ARTSS models currently depend on high-quality annotated datasets and accurate joint localization; erroneous segmentation or detection may degrade scoring reliability. Handling of class imbalance is a major challenge, and further research is needed on data augmentation, strategic class rebalancing, and advanced attention mechanisms.

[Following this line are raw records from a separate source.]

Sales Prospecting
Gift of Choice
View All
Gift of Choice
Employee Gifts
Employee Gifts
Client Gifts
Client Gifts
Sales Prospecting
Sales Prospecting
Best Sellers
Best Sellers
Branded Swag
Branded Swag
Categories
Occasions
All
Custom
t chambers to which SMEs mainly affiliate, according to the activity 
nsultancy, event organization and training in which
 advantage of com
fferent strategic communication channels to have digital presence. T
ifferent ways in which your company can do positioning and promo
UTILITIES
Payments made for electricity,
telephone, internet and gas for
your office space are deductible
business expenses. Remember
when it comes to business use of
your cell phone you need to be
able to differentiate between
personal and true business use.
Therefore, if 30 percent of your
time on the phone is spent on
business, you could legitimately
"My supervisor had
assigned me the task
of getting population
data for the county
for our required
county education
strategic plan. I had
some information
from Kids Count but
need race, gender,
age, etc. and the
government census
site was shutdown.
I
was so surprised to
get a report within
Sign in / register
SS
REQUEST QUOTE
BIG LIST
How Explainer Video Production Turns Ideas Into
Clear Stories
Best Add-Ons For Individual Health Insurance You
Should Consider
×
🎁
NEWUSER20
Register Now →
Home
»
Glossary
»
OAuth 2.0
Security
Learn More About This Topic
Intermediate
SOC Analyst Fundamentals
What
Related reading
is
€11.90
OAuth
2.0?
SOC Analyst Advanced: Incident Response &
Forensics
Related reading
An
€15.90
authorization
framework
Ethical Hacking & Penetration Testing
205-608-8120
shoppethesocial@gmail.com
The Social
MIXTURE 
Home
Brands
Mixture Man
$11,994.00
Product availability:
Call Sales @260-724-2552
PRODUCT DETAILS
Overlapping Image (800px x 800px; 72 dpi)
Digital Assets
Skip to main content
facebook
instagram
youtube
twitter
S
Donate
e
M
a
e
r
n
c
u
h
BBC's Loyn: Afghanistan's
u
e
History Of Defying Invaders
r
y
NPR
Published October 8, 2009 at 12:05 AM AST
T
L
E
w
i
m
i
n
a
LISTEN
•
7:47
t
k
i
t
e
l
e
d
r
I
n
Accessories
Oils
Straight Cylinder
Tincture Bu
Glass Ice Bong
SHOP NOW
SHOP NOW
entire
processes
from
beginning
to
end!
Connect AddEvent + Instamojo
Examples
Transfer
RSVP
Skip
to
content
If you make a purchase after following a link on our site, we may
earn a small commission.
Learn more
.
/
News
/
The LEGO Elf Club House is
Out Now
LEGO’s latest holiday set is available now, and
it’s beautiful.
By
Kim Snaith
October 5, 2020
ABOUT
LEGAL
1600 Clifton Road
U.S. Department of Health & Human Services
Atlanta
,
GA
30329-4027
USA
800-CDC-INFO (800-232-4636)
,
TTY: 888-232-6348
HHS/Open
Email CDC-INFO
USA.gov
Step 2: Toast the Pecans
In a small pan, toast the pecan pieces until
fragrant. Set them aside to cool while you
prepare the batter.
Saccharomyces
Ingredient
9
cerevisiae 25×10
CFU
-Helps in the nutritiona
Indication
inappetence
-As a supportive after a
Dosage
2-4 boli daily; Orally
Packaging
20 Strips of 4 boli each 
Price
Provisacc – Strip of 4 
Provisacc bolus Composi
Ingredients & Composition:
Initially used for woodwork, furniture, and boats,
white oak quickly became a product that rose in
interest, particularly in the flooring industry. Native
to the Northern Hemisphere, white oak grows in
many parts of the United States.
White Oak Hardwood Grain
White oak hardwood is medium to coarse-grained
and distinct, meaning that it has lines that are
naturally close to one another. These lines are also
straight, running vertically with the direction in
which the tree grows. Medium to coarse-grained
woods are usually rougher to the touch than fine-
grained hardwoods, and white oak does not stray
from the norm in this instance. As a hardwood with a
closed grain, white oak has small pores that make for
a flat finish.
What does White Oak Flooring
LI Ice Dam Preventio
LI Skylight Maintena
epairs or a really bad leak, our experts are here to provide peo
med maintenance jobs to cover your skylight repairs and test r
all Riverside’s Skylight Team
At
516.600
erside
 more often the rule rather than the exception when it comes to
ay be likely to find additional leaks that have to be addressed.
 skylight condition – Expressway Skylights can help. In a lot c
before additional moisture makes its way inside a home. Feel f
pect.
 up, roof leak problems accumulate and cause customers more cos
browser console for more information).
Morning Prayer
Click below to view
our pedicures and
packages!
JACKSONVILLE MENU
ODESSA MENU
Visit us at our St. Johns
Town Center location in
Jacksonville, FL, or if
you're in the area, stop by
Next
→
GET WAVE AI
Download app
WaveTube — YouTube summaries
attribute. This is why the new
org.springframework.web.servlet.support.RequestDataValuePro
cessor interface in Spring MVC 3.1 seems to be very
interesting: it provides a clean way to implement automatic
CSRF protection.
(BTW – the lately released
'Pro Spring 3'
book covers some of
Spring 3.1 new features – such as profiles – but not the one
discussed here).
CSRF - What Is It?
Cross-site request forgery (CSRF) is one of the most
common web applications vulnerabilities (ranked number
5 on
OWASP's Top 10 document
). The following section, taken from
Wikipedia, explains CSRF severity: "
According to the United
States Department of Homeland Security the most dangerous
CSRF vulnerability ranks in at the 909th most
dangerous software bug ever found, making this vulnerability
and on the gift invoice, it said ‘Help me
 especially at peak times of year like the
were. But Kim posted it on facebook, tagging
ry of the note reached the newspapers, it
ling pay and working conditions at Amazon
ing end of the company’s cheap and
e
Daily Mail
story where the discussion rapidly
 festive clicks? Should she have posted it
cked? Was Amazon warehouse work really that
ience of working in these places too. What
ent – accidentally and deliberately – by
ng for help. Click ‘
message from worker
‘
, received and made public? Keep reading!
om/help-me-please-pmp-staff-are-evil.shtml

Extension to multi-modal imaging, broader validation populations, and integration with other clinical metrics presents promising avenues for increasing both robustness and utility.

7. Relation to Ancillary Automated Radiographic Scoring Methods

ARTSS coexists within a rapidly developing ecosystem of radiograph scoring solutions, including multi-instance learning pipelines for interpretable image-level SvdH regression (Bo et al., 8 Aug 2025), direct regression CNNs utilizing transfer learning and ensemble stacking (Bo et al., 14 Jun 2024), and modular architectures inspired by joint detection and feature extraction regimes (Tan et al., 2021). Common features include utilization of ImageNet or large bone-age datasets for pre-training, adaptation of state-of-the-art architectures (ResNet, ViT, YOLOv3/YOLOv7, U-Net), and attention to interpretability through visual explanation methods such as Grad-CAM.

A plausible implication is that ongoing standardization of preprocessing, region extraction, and loss functions will accelerate clinical translation and cross-site reproducibility, with the ARTSS paradigm offering a robust template for automated RA damage quantification.